It’s billed as “Europe’s newest producing gold mine.”
“We got this mine financed a year ago,” says Nordic Gold’s Michael Hepworth.
“We got started in May, did our first gold pour in November and our second and third in December. The plan is to produce between 67,000 ounces this year.”
With the gold price showing signs of testing US$1,300 again, it’s not a bad time to be going into production, although margins look fairly comfortable even in a bearish gold price environment, as cash costs are likely to ring in at US$838 an ounce, according to a preliminary economic assessment completed last year.
All told, the mine is expected to generate a pre-tax internal rate of return of around 44%, and cash flow over the six-year life of mine of US$138mln.
The NPV was set at US$98mln.
That, however, only tells half the story.
Changes at Laiva
The mine was acquired by Nordic Gold already built and operational, but losing money. Exactly why it was losing money has been a matter of some debate over the past couple of years. Some industry-watchers thought the mill wasn’t performing to spec, but according to Hepworth, the real story’s much simpler.

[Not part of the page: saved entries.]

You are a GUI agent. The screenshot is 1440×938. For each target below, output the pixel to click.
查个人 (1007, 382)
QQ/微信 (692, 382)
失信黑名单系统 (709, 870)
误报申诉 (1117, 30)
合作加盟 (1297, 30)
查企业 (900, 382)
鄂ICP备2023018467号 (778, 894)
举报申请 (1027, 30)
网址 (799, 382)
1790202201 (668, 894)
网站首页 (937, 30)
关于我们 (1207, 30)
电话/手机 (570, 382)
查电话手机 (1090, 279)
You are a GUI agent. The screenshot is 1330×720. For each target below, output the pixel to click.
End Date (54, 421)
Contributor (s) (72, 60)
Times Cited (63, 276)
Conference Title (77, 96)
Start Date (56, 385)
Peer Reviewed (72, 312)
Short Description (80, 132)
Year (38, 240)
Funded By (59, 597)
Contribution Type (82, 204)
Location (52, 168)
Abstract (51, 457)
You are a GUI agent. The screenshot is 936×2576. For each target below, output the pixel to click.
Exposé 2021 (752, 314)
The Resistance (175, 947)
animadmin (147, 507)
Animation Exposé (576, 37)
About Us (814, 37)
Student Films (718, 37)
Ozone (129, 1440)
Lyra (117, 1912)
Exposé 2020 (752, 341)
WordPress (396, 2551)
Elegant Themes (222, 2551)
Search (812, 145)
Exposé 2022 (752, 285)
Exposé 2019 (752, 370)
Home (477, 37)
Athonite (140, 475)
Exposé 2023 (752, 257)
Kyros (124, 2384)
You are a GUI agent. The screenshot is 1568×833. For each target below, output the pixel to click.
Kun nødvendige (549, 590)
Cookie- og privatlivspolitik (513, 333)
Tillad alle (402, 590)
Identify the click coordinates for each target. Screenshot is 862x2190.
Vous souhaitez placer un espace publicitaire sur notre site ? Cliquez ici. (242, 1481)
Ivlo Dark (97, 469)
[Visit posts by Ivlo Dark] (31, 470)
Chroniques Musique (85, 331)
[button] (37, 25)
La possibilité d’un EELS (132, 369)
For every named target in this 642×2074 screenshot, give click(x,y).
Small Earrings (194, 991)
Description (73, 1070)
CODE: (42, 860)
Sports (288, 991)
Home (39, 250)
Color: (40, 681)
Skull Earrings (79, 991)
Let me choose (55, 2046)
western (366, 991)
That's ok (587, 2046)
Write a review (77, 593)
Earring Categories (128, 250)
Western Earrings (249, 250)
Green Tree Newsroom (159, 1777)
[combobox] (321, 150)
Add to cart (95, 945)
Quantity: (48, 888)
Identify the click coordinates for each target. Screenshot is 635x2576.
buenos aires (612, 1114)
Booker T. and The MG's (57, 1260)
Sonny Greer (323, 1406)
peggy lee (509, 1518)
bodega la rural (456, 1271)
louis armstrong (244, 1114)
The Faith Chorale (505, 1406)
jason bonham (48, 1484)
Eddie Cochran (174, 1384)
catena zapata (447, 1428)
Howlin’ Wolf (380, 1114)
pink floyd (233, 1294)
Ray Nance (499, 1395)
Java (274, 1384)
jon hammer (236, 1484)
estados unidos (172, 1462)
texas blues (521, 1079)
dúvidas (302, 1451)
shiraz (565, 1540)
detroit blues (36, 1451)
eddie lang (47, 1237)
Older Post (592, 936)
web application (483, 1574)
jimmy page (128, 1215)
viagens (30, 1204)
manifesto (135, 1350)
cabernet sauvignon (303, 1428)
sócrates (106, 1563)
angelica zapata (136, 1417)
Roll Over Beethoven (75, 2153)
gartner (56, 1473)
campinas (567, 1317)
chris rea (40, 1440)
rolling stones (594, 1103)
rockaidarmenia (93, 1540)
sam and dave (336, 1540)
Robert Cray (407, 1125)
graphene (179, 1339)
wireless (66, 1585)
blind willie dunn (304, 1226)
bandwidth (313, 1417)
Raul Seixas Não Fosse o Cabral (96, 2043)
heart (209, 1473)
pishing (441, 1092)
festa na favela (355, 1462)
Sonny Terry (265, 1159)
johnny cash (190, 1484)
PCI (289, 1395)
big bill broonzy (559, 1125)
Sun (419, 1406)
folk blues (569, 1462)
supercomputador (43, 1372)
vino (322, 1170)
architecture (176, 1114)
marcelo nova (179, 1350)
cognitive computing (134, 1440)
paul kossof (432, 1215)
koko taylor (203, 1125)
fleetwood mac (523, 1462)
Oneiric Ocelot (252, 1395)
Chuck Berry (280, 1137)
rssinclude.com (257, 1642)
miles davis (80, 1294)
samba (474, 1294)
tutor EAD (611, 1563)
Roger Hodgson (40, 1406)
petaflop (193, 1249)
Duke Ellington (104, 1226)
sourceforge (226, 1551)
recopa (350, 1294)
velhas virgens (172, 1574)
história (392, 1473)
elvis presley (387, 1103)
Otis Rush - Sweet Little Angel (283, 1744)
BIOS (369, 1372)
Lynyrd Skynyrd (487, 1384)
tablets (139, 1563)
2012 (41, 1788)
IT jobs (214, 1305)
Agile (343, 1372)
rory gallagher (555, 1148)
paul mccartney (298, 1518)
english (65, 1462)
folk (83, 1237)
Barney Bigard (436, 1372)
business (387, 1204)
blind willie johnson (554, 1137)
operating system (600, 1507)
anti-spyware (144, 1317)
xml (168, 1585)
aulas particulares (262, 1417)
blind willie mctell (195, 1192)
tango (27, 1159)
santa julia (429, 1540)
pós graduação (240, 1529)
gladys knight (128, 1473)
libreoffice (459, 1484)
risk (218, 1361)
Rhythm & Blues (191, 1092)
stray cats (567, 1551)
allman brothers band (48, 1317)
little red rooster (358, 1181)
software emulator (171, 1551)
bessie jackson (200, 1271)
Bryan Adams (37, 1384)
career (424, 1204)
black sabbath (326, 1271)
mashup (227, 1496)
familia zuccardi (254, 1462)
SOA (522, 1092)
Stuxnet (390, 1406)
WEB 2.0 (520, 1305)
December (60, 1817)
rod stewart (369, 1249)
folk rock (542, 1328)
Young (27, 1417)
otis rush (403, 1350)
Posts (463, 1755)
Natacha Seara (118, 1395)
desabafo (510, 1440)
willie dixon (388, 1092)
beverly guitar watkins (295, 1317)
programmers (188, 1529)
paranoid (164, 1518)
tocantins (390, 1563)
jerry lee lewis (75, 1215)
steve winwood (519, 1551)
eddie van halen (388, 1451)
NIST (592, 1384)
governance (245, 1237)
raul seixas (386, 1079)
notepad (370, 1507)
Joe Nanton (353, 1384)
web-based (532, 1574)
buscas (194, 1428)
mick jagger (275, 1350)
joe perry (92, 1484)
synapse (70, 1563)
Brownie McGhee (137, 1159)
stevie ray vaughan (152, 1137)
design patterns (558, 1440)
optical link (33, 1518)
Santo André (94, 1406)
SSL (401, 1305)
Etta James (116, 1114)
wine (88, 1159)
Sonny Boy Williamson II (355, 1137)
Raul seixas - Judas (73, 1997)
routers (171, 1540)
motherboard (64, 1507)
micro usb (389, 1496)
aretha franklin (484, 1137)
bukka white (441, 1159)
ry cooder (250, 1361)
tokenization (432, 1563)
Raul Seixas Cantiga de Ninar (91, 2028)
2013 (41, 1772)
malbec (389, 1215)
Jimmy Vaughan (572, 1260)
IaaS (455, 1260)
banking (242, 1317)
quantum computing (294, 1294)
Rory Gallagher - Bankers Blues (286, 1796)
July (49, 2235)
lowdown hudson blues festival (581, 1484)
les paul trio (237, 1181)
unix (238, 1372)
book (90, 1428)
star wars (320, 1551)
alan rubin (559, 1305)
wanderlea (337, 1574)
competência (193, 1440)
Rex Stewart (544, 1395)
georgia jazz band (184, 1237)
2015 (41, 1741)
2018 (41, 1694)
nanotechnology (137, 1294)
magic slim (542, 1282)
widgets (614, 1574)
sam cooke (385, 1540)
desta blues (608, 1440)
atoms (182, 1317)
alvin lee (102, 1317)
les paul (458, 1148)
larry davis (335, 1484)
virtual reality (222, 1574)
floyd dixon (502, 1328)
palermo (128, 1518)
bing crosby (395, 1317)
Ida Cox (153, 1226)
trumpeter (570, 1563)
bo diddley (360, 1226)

“They were bulk mining instead of selective mining,” he says.
Nordic agreed to put up some much-needed cash and secured 10% and exclusivity on any other transactions. From there, Nordic moved on to acquiring 60% for US$20mln, and finally onto 100% via a share-based transaction.
Current estimates are that before Nordic came in, the project had already had €220mln spent on it, a figure which makes the US$98mln NPV seem somewhat tame, as Hepworth points out.
“At one point, in bull market conditions, this mine generated a market capitalisation for its owners of €500mln. In a gold bubble, it could go up to those sorts of levels again.”
The gold price has been creeping up of late, to be sure, but we’re not in bubble territory yet. Instead, more immediately, Nordic has concrete plans to increase value.
“One of our objectives is to expand the mine life,” says Hepworth.
“We have two exploration properties nearby and another one 12 kilometres to the south. In total, we have 27 square kilometres of exploration ground, and to date, the only area that’s been drilled is around the mine.”
And there’s more. For a mine of this kind, it seems unusual that there’s no high-grade feeder system to account for the mineralisation.
“The whole region is mineralised,” says chief operating officer and general manager of Laiva, Joe Ranford.
How soon the company can get out into the field and systematically searching for new resources remains to be seen.
“There’s a balancing act we’ve got to do,” says Hepworth.
“Commercial production will be at around 5,000-to-6,000 ounces per month. We’ve brought in a contractor, commissioned a plant, we’re developing new mining methods, so it’s going to take us a little bit of time to get fully up and running. In the first quarter of 2019, there’ll be a serious ramp-up of tonnes and grade.”
Refinements of the plant are ongoing, but already it’s operating at a greater efficiency level than it did under its previous owner.
After this year’s 67,000 ounce target, the plan is to move production up slightly to 70,000 ounces per year and then to set about extending the mine life.
Recent fundraising has provided a nice working capital cushion while the ramp-up to commercial production completes, so Nordic looks set very fair to reap the benefits of owning Europe’s newest producing gold mine.